Please keep the images out and set down the data exactly as given.
[The records Boundary: Start]
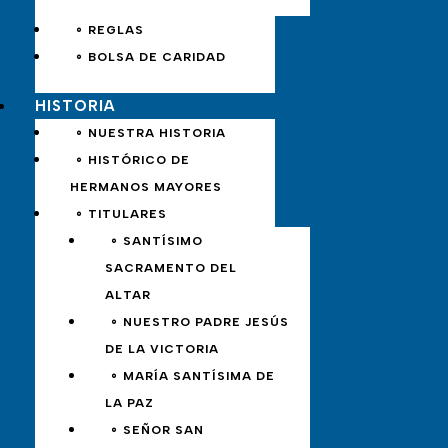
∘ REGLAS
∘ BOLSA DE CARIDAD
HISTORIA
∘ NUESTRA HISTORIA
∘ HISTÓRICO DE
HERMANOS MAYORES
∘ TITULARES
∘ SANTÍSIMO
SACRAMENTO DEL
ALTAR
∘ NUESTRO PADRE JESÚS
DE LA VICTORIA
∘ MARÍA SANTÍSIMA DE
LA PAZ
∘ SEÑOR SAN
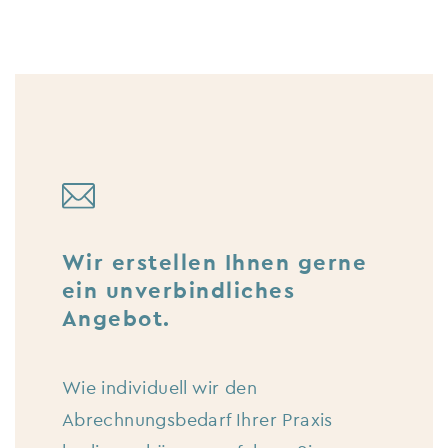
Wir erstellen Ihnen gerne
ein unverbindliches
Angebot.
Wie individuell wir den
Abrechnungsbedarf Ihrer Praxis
[The records Boundary: End]
▶ **Written solution**:
∘ REGLAS
∘ BOLSA DE CARIDAD
HISTORIA
∘ NUESTRA HISTORIA
∘ HISTÓRICO DE
HERMANOS MAYORES
∘ TITULARES
∘ SANTÍSIMO
SACRAMENTO DEL
ALTAR
∘ NUESTRO PADRE JESÚS
DE LA VICTORIA
∘ MARÍA SANTÍSIMA DE
LA PAZ
∘ SEÑOR SAN
Wir erstellen Ihnen gerne
ein unverbindliches
Angebot.
Wie individuell wir den
Abrechnungsbedarf Ihrer Praxis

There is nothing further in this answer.